=== MATERIAL FOR THIS EXERCISE ===
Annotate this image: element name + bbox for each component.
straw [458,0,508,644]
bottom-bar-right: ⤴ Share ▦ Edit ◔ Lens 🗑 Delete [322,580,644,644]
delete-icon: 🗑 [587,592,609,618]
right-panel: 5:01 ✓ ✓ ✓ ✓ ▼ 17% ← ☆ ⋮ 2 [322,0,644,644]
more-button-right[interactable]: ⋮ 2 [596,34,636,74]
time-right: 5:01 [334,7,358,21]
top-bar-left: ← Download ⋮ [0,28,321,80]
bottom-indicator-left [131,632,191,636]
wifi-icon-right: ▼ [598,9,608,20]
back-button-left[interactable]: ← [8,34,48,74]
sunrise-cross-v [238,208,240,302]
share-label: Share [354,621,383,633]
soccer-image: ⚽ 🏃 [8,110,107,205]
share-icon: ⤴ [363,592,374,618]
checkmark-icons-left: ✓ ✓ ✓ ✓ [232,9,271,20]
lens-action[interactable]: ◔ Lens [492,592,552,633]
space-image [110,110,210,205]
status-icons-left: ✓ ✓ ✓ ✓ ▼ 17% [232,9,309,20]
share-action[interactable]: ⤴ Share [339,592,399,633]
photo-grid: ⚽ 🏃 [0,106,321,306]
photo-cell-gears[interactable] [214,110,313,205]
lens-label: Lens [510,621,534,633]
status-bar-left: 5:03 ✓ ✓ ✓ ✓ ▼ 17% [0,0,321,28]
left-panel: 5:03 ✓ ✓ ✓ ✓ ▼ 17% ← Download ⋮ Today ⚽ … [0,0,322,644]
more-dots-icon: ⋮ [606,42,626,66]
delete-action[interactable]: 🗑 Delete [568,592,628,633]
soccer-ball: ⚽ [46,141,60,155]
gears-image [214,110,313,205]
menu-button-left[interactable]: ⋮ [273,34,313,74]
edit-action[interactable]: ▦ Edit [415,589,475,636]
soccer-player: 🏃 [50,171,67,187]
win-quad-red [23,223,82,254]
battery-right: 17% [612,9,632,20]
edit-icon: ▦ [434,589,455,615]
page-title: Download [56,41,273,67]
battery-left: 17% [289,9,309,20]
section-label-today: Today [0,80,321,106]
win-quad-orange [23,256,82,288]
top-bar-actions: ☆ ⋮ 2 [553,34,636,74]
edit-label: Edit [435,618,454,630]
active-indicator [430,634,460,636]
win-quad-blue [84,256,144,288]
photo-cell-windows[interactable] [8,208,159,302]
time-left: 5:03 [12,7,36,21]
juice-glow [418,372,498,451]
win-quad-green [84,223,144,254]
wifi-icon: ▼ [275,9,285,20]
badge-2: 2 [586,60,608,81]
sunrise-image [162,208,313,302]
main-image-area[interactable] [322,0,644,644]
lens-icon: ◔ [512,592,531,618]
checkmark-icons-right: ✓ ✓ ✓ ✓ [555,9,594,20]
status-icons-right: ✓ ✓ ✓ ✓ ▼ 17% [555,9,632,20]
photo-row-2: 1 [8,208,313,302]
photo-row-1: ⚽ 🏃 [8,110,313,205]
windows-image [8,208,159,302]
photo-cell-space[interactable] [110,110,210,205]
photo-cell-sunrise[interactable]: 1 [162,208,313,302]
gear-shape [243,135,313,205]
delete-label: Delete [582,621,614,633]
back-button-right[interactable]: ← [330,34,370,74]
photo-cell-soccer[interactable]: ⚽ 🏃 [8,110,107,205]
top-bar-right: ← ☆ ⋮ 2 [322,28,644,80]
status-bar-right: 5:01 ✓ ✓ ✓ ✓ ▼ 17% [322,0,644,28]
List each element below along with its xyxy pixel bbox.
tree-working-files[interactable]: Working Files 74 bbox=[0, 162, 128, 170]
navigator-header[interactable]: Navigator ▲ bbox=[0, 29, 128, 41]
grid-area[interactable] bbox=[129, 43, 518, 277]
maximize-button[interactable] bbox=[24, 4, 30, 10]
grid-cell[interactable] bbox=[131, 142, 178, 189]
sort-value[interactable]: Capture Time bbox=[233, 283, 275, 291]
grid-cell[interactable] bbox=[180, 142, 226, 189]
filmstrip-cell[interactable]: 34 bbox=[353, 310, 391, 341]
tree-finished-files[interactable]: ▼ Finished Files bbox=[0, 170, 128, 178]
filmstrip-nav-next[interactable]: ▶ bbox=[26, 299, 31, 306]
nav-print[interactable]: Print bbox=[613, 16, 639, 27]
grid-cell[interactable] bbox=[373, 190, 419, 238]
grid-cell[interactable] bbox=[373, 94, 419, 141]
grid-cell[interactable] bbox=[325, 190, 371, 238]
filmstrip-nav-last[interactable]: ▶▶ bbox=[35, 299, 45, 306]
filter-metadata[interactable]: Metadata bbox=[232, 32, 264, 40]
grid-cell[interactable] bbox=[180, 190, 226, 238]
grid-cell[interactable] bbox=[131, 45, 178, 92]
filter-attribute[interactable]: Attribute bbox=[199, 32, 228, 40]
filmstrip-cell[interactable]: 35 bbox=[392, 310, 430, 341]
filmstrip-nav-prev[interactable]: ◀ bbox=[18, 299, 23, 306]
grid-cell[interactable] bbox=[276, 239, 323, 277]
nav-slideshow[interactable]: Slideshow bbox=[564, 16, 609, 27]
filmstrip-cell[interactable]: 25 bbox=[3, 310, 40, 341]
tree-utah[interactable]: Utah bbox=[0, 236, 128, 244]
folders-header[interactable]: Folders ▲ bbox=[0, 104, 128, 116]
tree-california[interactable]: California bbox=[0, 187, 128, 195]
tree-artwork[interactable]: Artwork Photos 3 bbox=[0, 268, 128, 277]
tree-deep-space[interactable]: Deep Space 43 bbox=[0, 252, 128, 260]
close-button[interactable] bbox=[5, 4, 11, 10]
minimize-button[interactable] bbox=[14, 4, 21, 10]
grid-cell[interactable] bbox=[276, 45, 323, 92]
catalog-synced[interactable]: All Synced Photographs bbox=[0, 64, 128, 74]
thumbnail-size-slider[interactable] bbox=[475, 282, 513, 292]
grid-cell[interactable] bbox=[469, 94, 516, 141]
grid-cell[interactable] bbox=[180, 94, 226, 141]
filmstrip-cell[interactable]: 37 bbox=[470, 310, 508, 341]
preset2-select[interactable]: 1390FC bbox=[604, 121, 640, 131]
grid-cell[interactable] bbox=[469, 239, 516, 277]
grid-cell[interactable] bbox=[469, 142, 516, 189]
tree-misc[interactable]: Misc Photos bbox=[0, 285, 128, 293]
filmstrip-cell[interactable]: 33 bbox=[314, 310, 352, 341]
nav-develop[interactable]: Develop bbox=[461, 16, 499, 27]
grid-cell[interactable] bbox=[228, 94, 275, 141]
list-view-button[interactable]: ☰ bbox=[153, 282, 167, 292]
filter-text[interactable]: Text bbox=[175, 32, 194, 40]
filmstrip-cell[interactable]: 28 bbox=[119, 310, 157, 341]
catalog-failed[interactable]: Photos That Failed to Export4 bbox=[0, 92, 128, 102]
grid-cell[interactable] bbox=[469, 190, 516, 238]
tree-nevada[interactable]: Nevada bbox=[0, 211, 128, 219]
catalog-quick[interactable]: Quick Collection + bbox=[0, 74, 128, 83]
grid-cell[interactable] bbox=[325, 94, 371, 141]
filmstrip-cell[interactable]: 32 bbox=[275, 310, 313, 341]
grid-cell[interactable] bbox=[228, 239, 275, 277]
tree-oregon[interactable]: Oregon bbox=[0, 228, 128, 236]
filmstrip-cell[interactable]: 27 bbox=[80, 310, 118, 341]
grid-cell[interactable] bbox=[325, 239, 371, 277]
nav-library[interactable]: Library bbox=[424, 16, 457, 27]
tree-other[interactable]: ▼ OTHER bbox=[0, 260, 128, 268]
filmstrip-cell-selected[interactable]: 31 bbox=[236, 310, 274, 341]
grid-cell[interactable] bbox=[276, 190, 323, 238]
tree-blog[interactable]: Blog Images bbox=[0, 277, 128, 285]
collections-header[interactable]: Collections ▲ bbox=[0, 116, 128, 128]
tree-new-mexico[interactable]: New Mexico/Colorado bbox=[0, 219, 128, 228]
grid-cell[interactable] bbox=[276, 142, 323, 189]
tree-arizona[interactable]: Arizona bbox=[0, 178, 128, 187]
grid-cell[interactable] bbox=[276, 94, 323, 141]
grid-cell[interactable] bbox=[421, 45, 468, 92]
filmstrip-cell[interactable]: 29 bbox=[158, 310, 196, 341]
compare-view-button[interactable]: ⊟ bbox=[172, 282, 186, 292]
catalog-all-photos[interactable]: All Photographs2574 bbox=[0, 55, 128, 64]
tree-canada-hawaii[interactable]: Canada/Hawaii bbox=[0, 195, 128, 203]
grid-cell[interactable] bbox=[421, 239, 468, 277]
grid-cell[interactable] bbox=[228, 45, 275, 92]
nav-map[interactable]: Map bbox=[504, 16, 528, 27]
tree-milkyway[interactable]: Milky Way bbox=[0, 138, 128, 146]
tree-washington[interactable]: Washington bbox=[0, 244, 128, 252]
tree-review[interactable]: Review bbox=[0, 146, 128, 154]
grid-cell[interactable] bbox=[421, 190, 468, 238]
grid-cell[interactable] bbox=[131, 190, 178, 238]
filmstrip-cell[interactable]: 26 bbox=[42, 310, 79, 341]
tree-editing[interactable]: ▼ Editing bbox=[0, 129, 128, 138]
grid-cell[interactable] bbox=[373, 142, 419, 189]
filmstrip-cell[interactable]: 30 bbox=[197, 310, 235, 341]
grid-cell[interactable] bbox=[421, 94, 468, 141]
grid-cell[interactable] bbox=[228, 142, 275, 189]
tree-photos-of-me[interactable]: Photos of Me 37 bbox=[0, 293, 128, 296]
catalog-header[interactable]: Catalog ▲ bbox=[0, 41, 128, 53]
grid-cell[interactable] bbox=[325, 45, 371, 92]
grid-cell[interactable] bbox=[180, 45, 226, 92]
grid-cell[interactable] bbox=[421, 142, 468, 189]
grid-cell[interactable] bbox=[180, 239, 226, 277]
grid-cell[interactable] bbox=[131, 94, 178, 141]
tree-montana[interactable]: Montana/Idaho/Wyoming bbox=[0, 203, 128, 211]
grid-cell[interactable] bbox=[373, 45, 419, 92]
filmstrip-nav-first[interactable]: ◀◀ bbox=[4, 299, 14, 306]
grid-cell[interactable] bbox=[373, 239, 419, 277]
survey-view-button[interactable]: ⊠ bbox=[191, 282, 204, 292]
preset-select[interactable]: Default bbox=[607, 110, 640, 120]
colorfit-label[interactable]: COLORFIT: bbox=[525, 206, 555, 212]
===
» **DIRECTIONS FOR THIS TASK**
How many lines of the records contain "windows"? Answer with the number only.

» **YOUR RESPONSE**
2